* _EXERCISE PROMPT_
Tally the lines of the entries in which the string "untuk" occurs, and say only how many.

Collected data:
BEGIN
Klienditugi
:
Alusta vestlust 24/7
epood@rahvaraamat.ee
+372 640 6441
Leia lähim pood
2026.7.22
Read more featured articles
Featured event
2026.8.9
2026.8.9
END
BEGIN
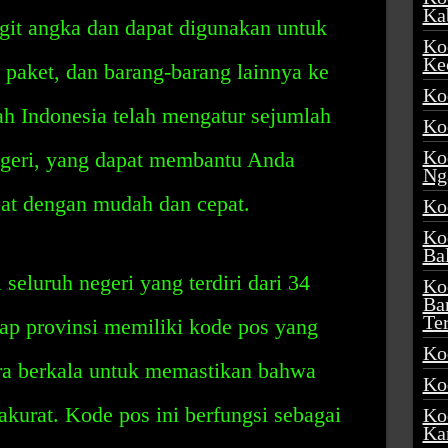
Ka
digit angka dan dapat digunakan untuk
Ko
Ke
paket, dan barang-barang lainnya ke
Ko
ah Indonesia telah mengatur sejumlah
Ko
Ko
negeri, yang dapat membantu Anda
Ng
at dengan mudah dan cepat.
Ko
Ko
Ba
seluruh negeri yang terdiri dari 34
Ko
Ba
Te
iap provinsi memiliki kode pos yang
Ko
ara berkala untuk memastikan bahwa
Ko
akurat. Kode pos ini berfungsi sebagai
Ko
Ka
END
* _TASK RESULT_
2